▸ **EXERCISE BRIEF**: When a line of the records contains "Защитные", copy it.

BEGIN THE DATA

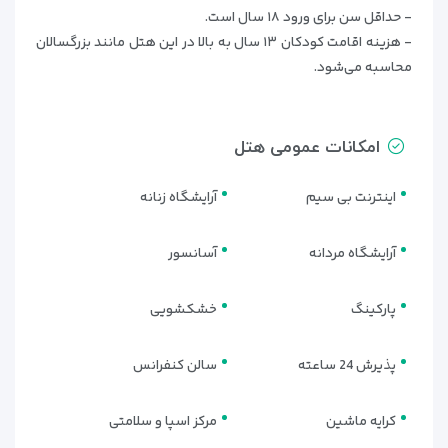
- حداقل سن برای ورود ۱۸ سال است.
دهکده‌ی میراث و غواصی دبی
۷٫۹۱کیلومتر
- هزینه اقامت کودکان ۱۳ سال به بالا در این هتل مانند بزرگسالان
قاب دبی
۸٫۶۲کیلومتر
محاسبه می‌شود.
سرزمین درخشان دبی
۸٫۸۳کیلومتر
پارک ساحلی الممزر
۹٫۸۱کیلومتر
امکانات عمومی هتل
موزه آینده دبی
۱۱٫۳۲کیلومتر
مسجد جمیرا
۱۱٫۵۵کیلومتر
اینترنت بی سیم
آرایشگاه زنانه
خیابان جمیرا
۱۱٫۷۱کیلومتر
موزه اتحاد
۱۱٫۸۱کیلومتر
آرایشگاه مردانه
آسانسور
جمیرا پلازا
۱۲٫۷۲کیلومتر
پارکینگ
خشکشویی
سیتی واک
۱۲٫۸۶کیلومتر
ساحل لامر
۱۲٫۹۲کیلومتر
پذیرش 24 ساعته
سالن کنفرانس
آکواریوم دبی مال
۱۳٫۲۹کیلومتر
گرین پلنت
۱۳٫۳۱کیلومتر
کرایه ماشین
مرکز اسپا و سلامتی
محله بستکیه
۱۳٫۴۹کیلومتر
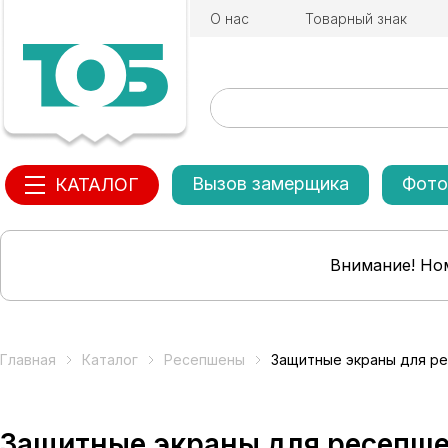
О нас
Товарный знак
Вызов замерщика
Фото
КАТАЛОГ
Внимание! Ном
Главная
Каталог
Ресепшены
Защитные экраны для ре
Защитные экраны для ресепше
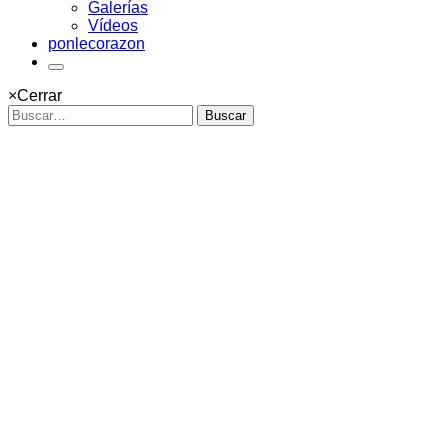
Galerías
Vídeos
ponlecorazon
×
Cerrar
Buscar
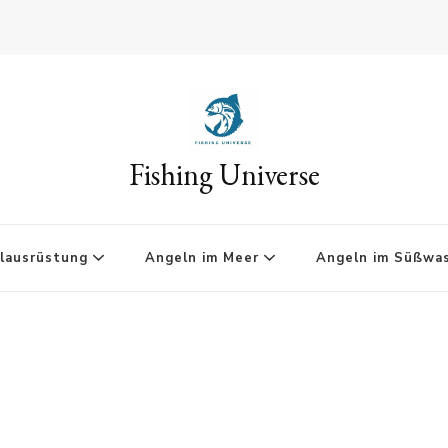
Fishing Universe
lausrüstung
Angeln im Meer
Angeln im Süßwa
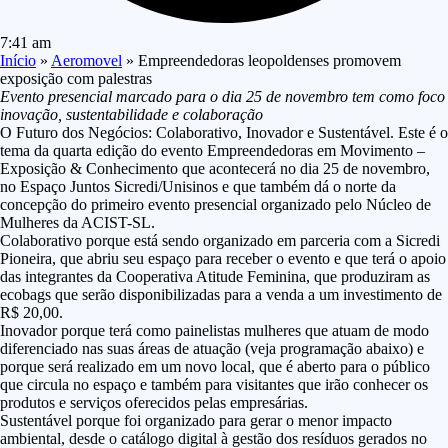
7:41 am
Início
»
Aeromovel
»
Empreendedoras leopoldenses promovem
exposição com palestras
Evento presencial marcado para o dia 25 de novembro tem como foco
inovação, sustentabilidade e colaboração
O Futuro dos Negócios: Colaborativo, Inovador e Sustentável. Este é o
tema da quarta edição do evento Empreendedoras em Movimento –
Exposição & Conhecimento que acontecerá no dia 25 de novembro,
no Espaço Juntos Sicredi/Unisinos e que também dá o norte da
concepção do primeiro evento presencial organizado pelo Núcleo de
Mulheres da ACIST-SL.
Colaborativo porque está sendo organizado em parceria com a Sicredi
Pioneira, que abriu seu espaço para receber o evento e que terá o apoio
das integrantes da Cooperativa Atitude Feminina, que produziram as
ecobags que serão disponibilizadas para a venda a um investimento de
R$ 20,00.
Inovador porque terá como painelistas mulheres que atuam de modo
diferenciado nas suas áreas de atuação (veja programação abaixo) e
porque será realizado em um novo local, que é aberto para o público
que circula no espaço e também para visitantes que irão conhecer os
produtos e serviços oferecidos pelas empresárias.
Sustentável porque foi organizado para gerar o menor impacto
ambiental, desde o catálogo digital à gestão dos resíduos gerados no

END THE DATA

▸ **RESPONSE FOR THIS EXERCISE**:
Защитные экраны для ре
Защитные экраны для ресепше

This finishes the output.